Collected data
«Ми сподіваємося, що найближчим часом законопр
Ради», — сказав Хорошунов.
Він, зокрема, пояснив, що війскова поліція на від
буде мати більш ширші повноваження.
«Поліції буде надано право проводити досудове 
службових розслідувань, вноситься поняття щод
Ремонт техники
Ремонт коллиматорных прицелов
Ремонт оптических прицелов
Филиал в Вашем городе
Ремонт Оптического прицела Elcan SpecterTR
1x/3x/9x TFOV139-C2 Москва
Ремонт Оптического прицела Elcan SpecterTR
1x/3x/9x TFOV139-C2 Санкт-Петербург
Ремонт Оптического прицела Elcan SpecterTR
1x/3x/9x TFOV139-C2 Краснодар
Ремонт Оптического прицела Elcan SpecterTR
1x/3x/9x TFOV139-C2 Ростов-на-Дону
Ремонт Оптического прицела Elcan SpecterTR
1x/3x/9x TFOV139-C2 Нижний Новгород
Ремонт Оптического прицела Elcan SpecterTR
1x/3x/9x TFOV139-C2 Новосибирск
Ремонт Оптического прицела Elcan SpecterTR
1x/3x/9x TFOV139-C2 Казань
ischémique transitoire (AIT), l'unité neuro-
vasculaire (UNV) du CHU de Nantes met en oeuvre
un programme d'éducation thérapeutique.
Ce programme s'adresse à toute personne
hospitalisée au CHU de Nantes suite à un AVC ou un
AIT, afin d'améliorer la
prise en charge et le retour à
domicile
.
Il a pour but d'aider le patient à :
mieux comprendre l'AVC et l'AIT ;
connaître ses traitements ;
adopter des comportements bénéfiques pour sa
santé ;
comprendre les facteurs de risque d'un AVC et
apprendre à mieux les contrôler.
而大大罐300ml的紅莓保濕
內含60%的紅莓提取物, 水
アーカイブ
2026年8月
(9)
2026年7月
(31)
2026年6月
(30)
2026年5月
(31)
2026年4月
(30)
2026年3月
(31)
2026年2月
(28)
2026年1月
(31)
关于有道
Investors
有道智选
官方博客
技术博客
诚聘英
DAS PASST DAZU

**PROBLEM:** For this exercise, restate every record word for word.

**WRITTEN SOLUTION:**
«Ми сподіваємося, що найближчим часом законопр
Ради», — сказав Хорошунов.
Він, зокрема, пояснив, що війскова поліція на від
буде мати більш ширші повноваження.
«Поліції буде надано право проводити досудове 
службових розслідувань, вноситься поняття щод
Ремонт техники
Ремонт коллиматорных прицелов
Ремонт оптических прицелов
Филиал в Вашем городе
Ремонт Оптического прицела Elcan SpecterTR
1x/3x/9x TFOV139-C2 Москва
Ремонт Оптического прицела Elcan SpecterTR
1x/3x/9x TFOV139-C2 Санкт-Петербург
Ремонт Оптического прицела Elcan SpecterTR
1x/3x/9x TFOV139-C2 Краснодар
Ремонт Оптического прицела Elcan SpecterTR
1x/3x/9x TFOV139-C2 Ростов-на-Дону
Ремонт Оптического прицела Elcan SpecterTR
1x/3x/9x TFOV139-C2 Нижний Новгород
Ремонт Оптического прицела Elcan SpecterTR
1x/3x/9x TFOV139-C2 Новосибирск
Ремонт Оптического прицела Elcan SpecterTR
1x/3x/9x TFOV139-C2 Казань
ischémique transitoire (AIT), l'unité neuro-
vasculaire (UNV) du CHU de Nantes met en oeuvre
un programme d'éducation thérapeutique.
Ce programme s'adresse à toute personne
hospitalisée au CHU de Nantes suite à un AVC ou un
AIT, afin d'améliorer la
prise en charge et le retour à
domicile
.
Il a pour but d'aider le patient à :
mieux comprendre l'AVC et l'AIT ;
connaître ses traitements ;
adopter des comportements bénéfiques pour sa
santé ;
comprendre les facteurs de risque d'un AVC et
apprendre à mieux les contrôler.
而大大罐300ml的紅莓保濕
內含60%的紅莓提取物, 水
アーカイブ
2026年8月
(9)
2026年7月
(31)
2026年6月
(30)
2026年5月
(31)
2026年4月
(30)
2026年3月
(31)
2026年2月
(28)
2026年1月
(31)
关于有道
Investors
有道智选
官方博客
技术博客
诚聘英
DAS PASST DAZU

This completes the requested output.